ACTIVITY -
The answer must be only the lines below from the one holding "Email Address" down to the one holding "being updated on", ends included, printed exactly; please omit all pictures.

(Excerpts from a dataset)

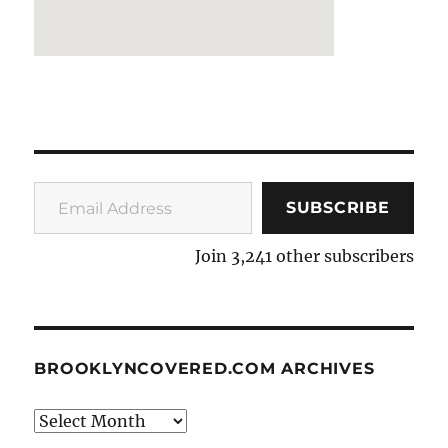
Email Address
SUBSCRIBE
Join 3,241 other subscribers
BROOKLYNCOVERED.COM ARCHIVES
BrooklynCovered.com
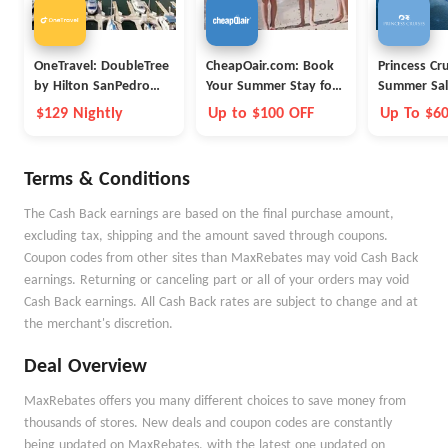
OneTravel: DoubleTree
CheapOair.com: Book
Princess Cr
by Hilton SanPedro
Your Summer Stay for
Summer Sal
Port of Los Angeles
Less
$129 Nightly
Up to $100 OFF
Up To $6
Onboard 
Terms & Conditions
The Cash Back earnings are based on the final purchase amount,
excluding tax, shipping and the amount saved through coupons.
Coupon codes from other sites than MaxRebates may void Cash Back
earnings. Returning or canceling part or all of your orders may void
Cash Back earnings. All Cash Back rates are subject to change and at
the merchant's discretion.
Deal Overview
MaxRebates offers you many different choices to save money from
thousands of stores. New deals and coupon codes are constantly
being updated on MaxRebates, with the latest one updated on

---

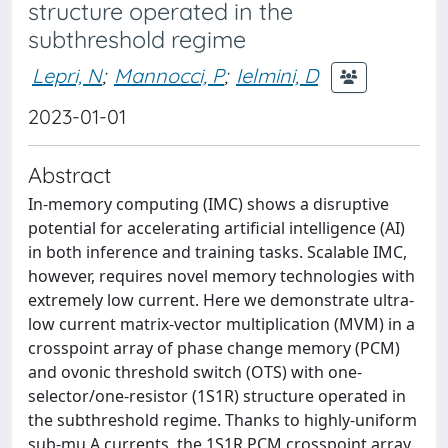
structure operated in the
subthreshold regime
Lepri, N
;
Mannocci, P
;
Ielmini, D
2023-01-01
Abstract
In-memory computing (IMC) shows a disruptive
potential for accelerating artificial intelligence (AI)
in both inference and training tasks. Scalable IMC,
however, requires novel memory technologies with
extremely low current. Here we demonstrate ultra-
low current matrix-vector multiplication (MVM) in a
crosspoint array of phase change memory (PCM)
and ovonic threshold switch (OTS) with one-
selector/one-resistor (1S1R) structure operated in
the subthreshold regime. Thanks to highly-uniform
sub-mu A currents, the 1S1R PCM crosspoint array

YOUR SOLUTION -
Email Address
SUBSCRIBE
Join 3,241 other subscribers
BROOKLYNCOVERED.COM ARCHIVES
BrooklynCovered.com
OneTravel: DoubleTree
CheapOair.com: Book
Princess Cr
by Hilton SanPedro
Your Summer Stay for
Summer Sal
Port of Los Angeles
Less
$129 Nightly
Up to $100 OFF
Up To $6
Onboard 
Terms & Conditions
The Cash Back earnings are based on the final purchase amount,
excluding tax, shipping and the amount saved through coupons.
Coupon codes from other sites than MaxRebates may void Cash Back
earnings. Returning or canceling part or all of your orders may void
Cash Back earnings. All Cash Back rates are subject to change and at
the merchant's discretion.
Deal Overview
MaxRebates offers you many different choices to save money from
thousands of stores. New deals and coupon codes are constantly
being updated on MaxRebates, with the latest one updated on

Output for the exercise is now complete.